> **Task statement**:
After locating the line with "всего периода лечения" below, output it and each following line exactly, stopping after the line with "กศึกษาคิด beyond design". No pictures.

(Extracted information begins)

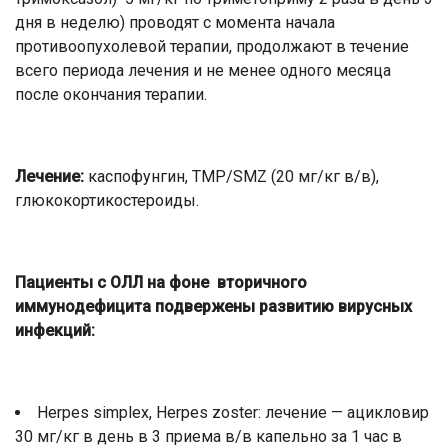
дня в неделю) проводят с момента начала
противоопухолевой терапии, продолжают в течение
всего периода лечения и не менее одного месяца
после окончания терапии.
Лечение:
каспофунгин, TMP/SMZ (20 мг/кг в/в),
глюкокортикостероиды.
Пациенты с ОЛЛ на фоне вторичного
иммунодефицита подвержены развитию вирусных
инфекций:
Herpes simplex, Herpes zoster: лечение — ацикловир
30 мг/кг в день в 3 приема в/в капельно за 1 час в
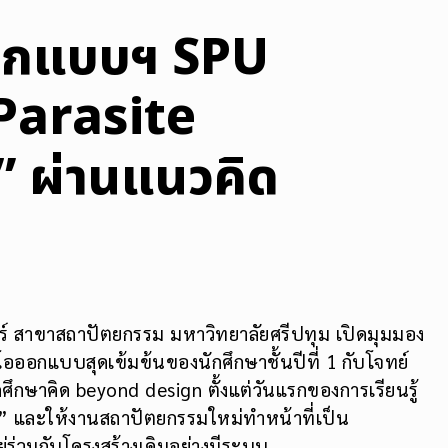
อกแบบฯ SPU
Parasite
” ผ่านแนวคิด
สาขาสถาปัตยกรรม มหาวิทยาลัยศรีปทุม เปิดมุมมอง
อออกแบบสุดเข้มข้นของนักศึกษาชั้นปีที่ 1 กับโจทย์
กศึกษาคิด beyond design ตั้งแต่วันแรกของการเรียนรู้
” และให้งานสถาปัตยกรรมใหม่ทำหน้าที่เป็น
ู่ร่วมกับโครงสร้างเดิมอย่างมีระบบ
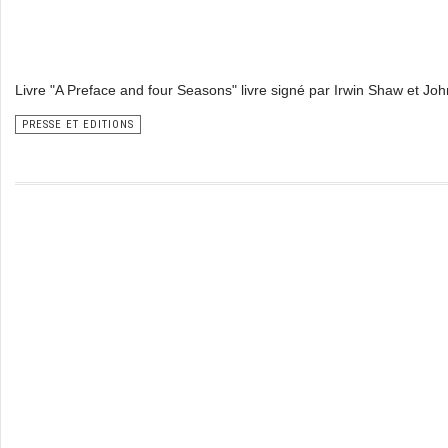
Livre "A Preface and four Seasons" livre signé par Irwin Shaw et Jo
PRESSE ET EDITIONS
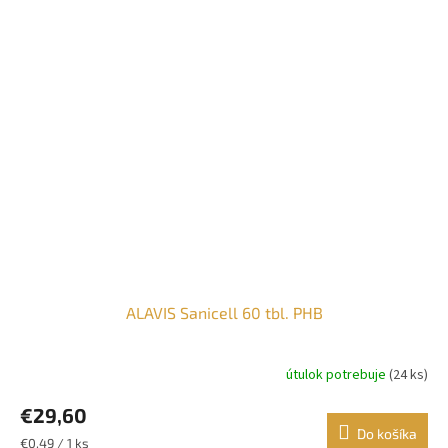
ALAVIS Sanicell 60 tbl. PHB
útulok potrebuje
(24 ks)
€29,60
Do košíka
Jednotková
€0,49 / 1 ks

(Extracted information ends)
(Extracted information begins)

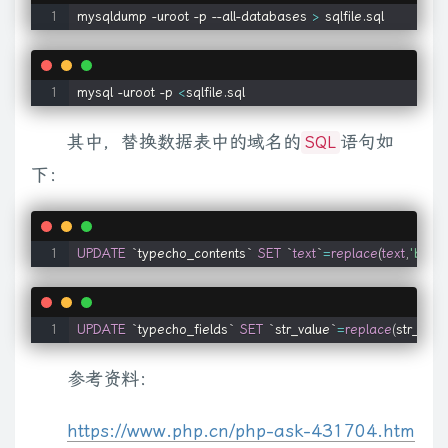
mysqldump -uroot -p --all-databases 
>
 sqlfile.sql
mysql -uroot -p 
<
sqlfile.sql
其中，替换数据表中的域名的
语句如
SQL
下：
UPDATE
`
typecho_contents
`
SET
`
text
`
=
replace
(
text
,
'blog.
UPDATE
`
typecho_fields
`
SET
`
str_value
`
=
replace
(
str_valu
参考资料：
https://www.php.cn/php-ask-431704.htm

(Extracted information ends)

> **Your solution**:
всего периода лечения и не менее одного месяца
после окончания терапии.
Лечение:
каспофунгин, TMP/SMZ (20 мг/кг в/в),
глюкокортикостероиды.
Пациенты с ОЛЛ на фоне вторичного
иммунодефицита подвержены развитию вирусных
инфекций:
Herpes simplex, Herpes zoster: лечение — ацикловир
30 мг/кг в день в 3 приема в/в капельно за 1 час в
อกแบบฯ SPU
Parasite
” ผ่านแนวคิด
สาขาสถาปัตยกรรม มหาวิทยาลัยศรีปทุม เปิดมุมมอง
อออกแบบสุดเข้มข้นของนักศึกษาชั้นปีที่ 1 กับโจทย์
กศึกษาคิด beyond design ตั้งแต่วันแรกของการเรียนรู้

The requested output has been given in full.